Saghi Ghahraman: "IRQO ist eine Vereinigung von gleichgesinnten Menschenrechtsaktivisten - Schwule, Lesben und Heterosexuelle- die sich dem Erhalt und der Erwirkung der Zivil- und der Menschenrechte für die Iranische LGBT Gemeinschaft im Iran und außerhalb widmet. Wir arbeiten stark daran, dass Homosexualität nicht mehr als Verbrechen betrachtet wird. Unser Ziel ist es Toleranz und Verständnis für Homosexualität und Transsexualität in der iranischen Kultur im Iran und außerhalb zu erreichen. Unsere Arbeit mit IRQO ist sehr breitgefächert, weil wir die Iranischen LGBT(Lesbian, gay, bisexual, transsexual) community (sprich die Gemeinschaft der Lesben, Schwule, Bisexuellen und Transsexuellen) in Transit- und Gastländern in unterschiedlicher Weise betreuen."

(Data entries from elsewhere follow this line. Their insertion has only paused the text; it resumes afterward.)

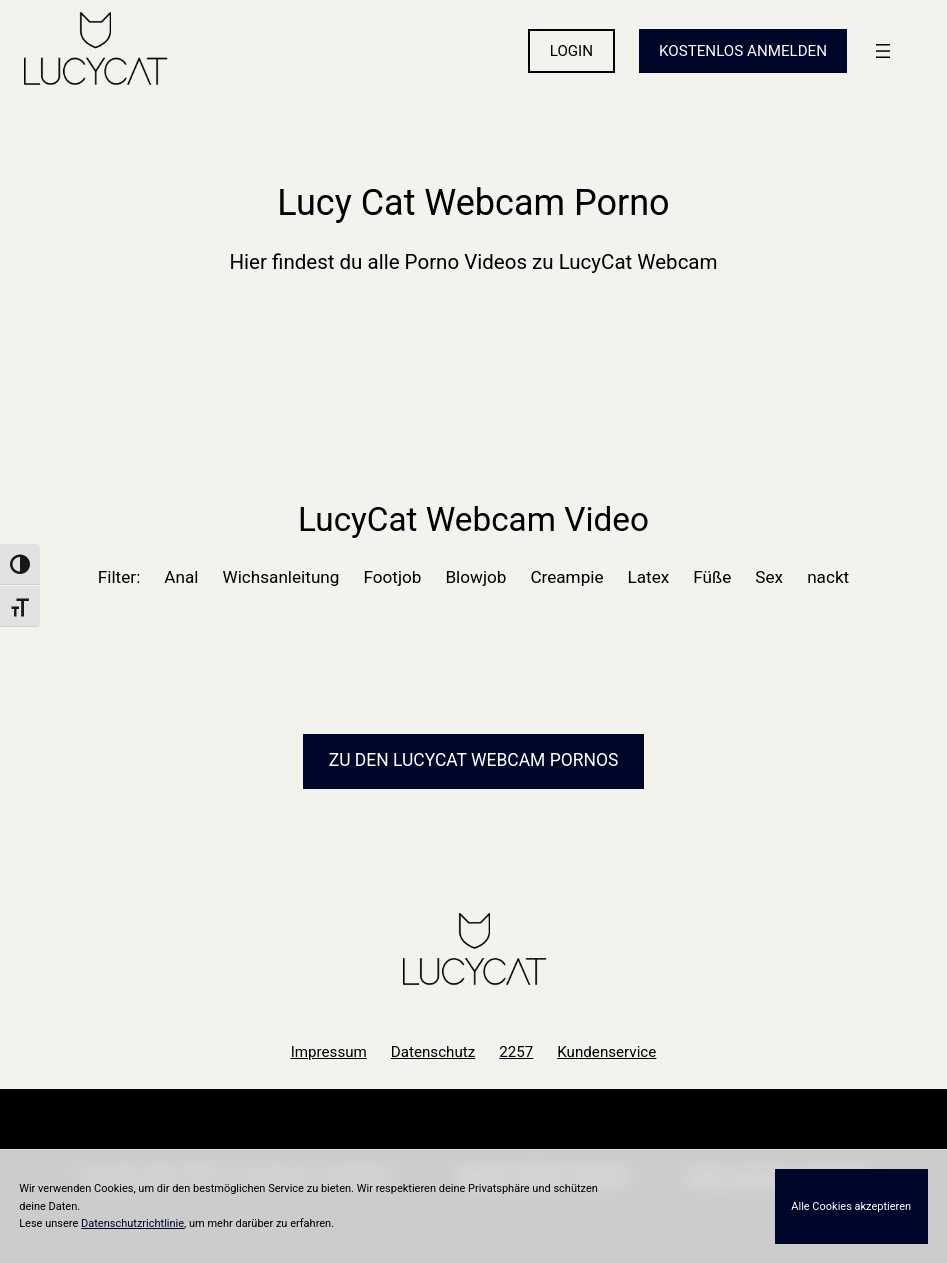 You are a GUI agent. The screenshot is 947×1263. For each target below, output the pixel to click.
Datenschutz (433, 1052)
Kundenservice (606, 1052)
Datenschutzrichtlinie (132, 1223)
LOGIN (571, 51)
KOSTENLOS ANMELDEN (743, 51)
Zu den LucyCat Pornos (474, 760)
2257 (516, 1052)
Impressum (329, 1052)
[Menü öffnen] (883, 51)
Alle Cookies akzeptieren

mehriran.de: "Wann und zu welchem Zweck wurde die IRQO gegründet?"

Saghi Ghahramn: "IRQO wurde 2007 gegründet. Wir sind zusammen gekommen, weil wir bemerkten, dass eine beträchtliche Anzahl unserer iranischen LGBT Mitglieder gezwungen waren aus dem Iran zu flüchten. Diese Tendenz verstärkte sich immer weiter, auf Grund von Folterungen und Angst vor Hinrichtungen und dem Mangel an sozialer Gerechtigkeit, was ihnen nicht ermöglicht die grundlegendsten Menschen- und Zivilrechte zu erfahren. Inzwischen sind diejenigen, die sich zum Verbleib im Iran entschlossen haben, hingerichtet worden, gefoltert worden, zu Geschlechtsumwandlungen gezwungen worden und von ihren Familien und der Gesellschaft zutiefst gekränkt worden. Die Islamische Republik Iran betrachtet Homosexualität als illegal und ihre Gesetze stehen im völligen Widerspruch zu den Artikeln 1,2,3,5, 7,9,10, 11,12,13,19, 20, 26, 28, 29, und 30  der universellen Menschenrechtserklärungen. Die Aufgabe von IRQO ist es, die iranische LGBT Flüchtlinggruppe, die im letzten Jahr um 25% größer geworden ist, zu unterstützen."
mehriran.de: "Welche Aktionen führen die Mitglieder Ihrer Organisation durch?"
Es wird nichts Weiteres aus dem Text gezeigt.